Bununla, ABD gibi bir ülkede yüzyıllardır yaşam süren siyah kitlenin, modern -ya da ABD özelinde konuşulduğuna göre, post-modern denilmeyi oldukça hak etmektedir-, bir dönemde ve toplumda karşı karşıya kaldıkları baskı ve ayrımcılık ile farklı toplumlarda benzeri süreçleri yaşayan toplumlara yönelik ilgi ve yaklaşımlarının olup olmadığıyla alâkalıdır.

İçinde yaşanılan toplumun, yani ABD’nin, modern/post-modern oluşu, siyahi toplumun sahip oldukları maddi donanım ki, bunun içinde bilgi ve evrensellik gibi birbirini destekleyen maddi ve maddi olmayan araçların varlığı unutulmamalıdır, onları diğer toplumlarla irtibata geçmekte ve bir evrensellik olgusu ile hareket sergileyecek bir duruma yol açıp açmadıkları konusunun önem taşıdığına dikkat çekilmelidir.

Bu noktada, dünyanın farklı bölgelerinde örneğin Güney Asya’da, Güneydoğu Asya’da, Doğu Asya’da karşılık bulunabilecek pek çok azınlık ve çatışma bölgelerindeki benzer sorunlar karşısında ne türden bir siyasal hareket ve entellektüel birikim ve yapılanmanın siyahi toplumca sergilenip sergilenmediği hususu kayda değer bir önem arz etmektedir.

Zikredilen söz konusu bu bölgelerde yaşananların, tıpkı siyah hareketin ABD sınırları içerisinde kök olarak kendini içinde bulduğu uzun (longue duree) sömürgecilik döneminden bağımsız ele alınamayacak, aksine farklılaşan boyutlarıyla da olsa, sömürgecilik süreçlerinin devamı olarak düşünülebilecek unsurları bulunmaktadır.

Bu anlamda, siyahi toplumun kök bağlamında karşılık bulduğu bir küresel yapının gerçekliği karşısında nerede durduğu meselesi önemlidir. Bu kök bağlamı ile ilişkisi kopmuş bir siyah hareketin varlık mücadelesinin de meşruiyet zemini kaymış demektir.  

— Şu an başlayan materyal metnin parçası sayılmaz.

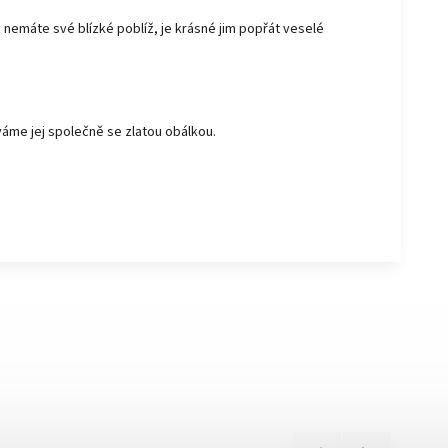
 nemáte své blízké poblíž, je krásné jim popřát veselé
áváme jej společně se zlatou obálkou.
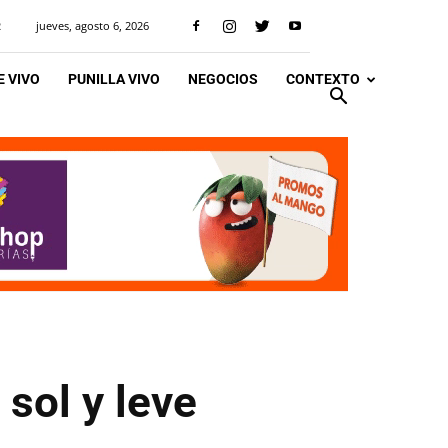
jueves, agosto 6, 2026
R
 VIVO
PUNILLA VIVO
NEGOCIOS
CONTEXTO
sol y leve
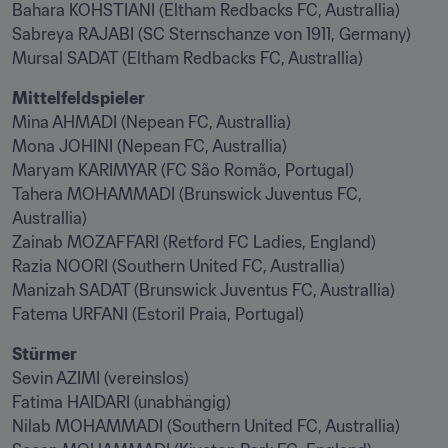
Bahara KOHSTIANI (Eltham Redbacks FC, Australlia)

Sabreya RAJABI (SC Sternschanze von 1911, Germany)

Mursal SADAT (Eltham Redbacks FC, Australlia)
Mina AHMADI (Nepean FC, Australlia)

Mona JOHINI (Nepean FC, Australlia)

Maryam KARIMYAR (FC São Romão, Portugal)

Tahera MOHAMMADI (Brunswick Juventus FC, 
Australlia)

Zainab MOZAFFARI (Retford FC Ladies, England)

Razia NOORI (Southern United FC, Australlia)

Manizah SADAT (Brunswick Juventus FC, Australlia)

Fatema URFANI (Estoril Praia, Portugal)
Sevin AZIMI (vereinslos)

Fatima HAIDARI (unabhängig)

Nilab MOHAMMADI (Southern United FC, Australlia)
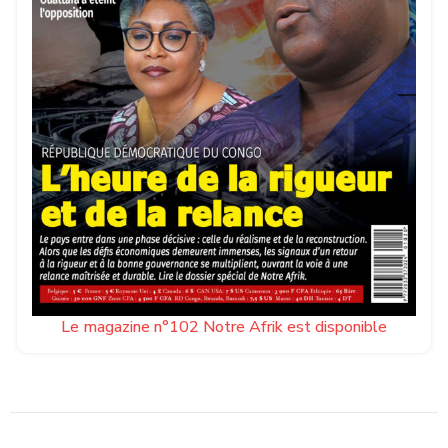
Le magazine n°102 Notre Afrik est disponible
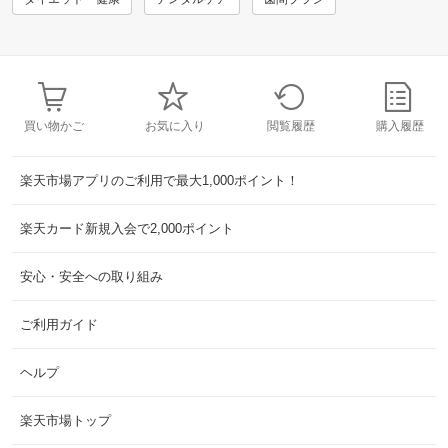
買い物かご
お気に入り
閲覧履歴
購入履歴
楽天市場アプリのご利用で最大1,000ポイント！
楽天カード新規入会で2,000ポイント
安心・安全への取り組み
ご利用ガイド
ヘルプ
楽天市場トップ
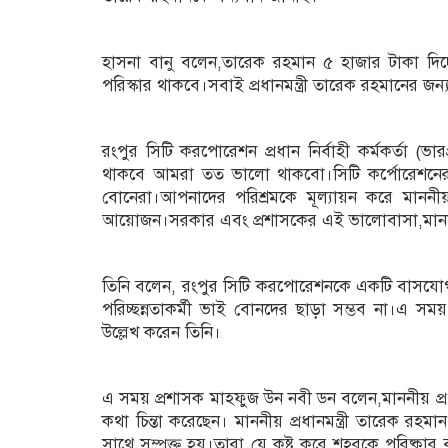
হাসনা বানু বলেন,তারেক রহমান ৫ হাজার টাকা দিচ
পরিস্কার থাকবে।সবাই প্রধানমন্ত্রী তারেক রহমানের জ
রংপুর সিটি করপোরেশন প্রধান নির্বাহী কর্মকর্তা (ভার
থাকবে আমরা তত ভালো থাকবো।সিটি কর্পোরেশনের সবচ
বোনেরা।আপনাদের পরিশ্রমকে মূল্যায়ন করে মাননীয়
আয়োজন।সরকার এবং প্রশাসকের এই ভালোবাসা,মানবি
তিনি বলেন, রংপুর সিটি করপোরেশনকে একটি বাসযোগ্য
পরিচ্ছন্নতাকর্মী ভাই বোনদের ছাড়া সম্ভব না।এ সময় 
উল্লেখ করেন তিনি।
এ সময় প্রশাসক মাহফুজ উন নবী ডন বলেন,মাননীয় প্রধান
কথা চিন্তা করেছেন। মাননীয় প্রধানমন্ত্রী তারেক র
সাথে সম্পৃক্ত হয়।তারা যে কষ্ট করে শহরকে পরিষ্কা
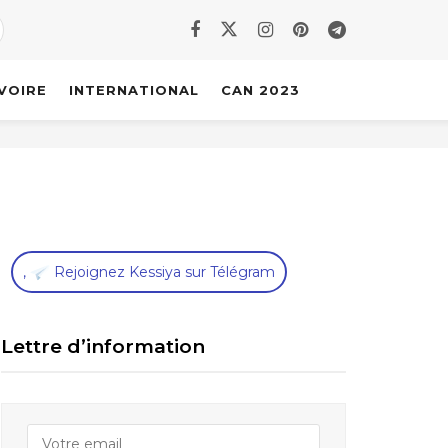
IVOIRE
INTERNATIONAL
CAN 2023
,
Rejoignez Kessiya sur Télégram
Lettre d’information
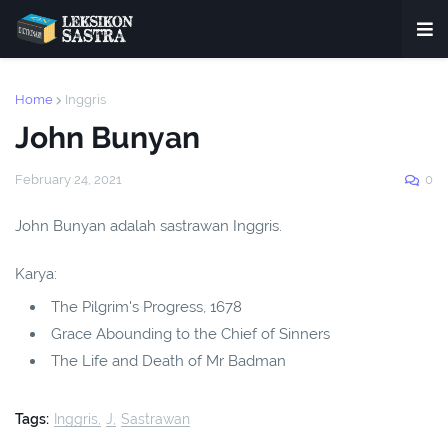
Home
Inggris
John Bunyan
February 24, 2021
0
John Bunyan adalah sastrawan Inggris.
Karya:
The Pilgrim's Progress, 1678
Grace Abounding to the Chief of Sinners
The Life and Death of Mr Badman
Tags:
Inggris
J
Sastrawan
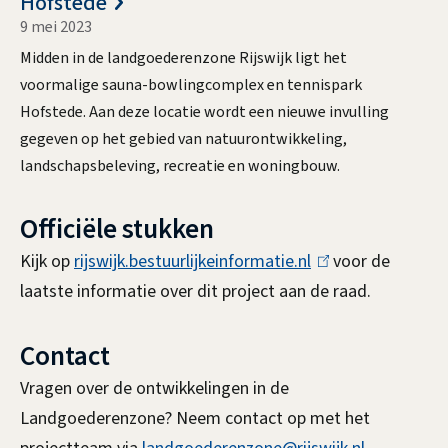
Hofstede
e
9 mei 2023
c
Midden in de landgoederenzone Rijswijk ligt het
t
voormalige sauna-bowlingcomplex en tennispark
e
Hofstede. Aan deze locatie wordt een nieuwe invulling
n
gegeven op het gebied van natuurontwikkeling,
landschapsbeleving, recreatie en woningbouw.
Officiële stukken
Kijk op
rijswijk.bestuurlijkeinformatie.nl
(
voor de
laatste informatie over dit project aan de raad.
l
i
Contact
n
k
Vragen over de ontwikkelingen in de
i
Landgoederenzone? Neem contact op met het
s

Bu noktada, yukarıda dikkat çekilen ilgili azınlık ve çatışma bölgelerindeki toplumların, karşı karşıya oldukları sorunların küresel olduğu ifade edilen hak/adalet bağlamlarıyla ilişkisinin kurulabilmesi gerekmektedir.

Tabii ki, burada söz konusu bu toplumların her daim bir Batı eksenli toplumsal ve siyasal hareket desteği olmasının gerekliliğinden bahsetmiyoruz. Burada dikkat çekilmesi gereken durum, yine Batı eksenli gelişen bir belirlenilmişlik ile karşı karşıya olduğumuz hususudur.

Bunun aşılabilmesinin yolu, siyah hareketin kendi kökleri ile bağlantılandırabileceği bir evrenselliği dillendirmesi ve ‘ulus-devlet’ sınırlarının dışına çıkabilmesidir. 

Bu çerçevede, Batı’nın merkezinde olan bitenler karşısında ihtiyaç duyulan yine Doğu’nun merhameti olacaktır.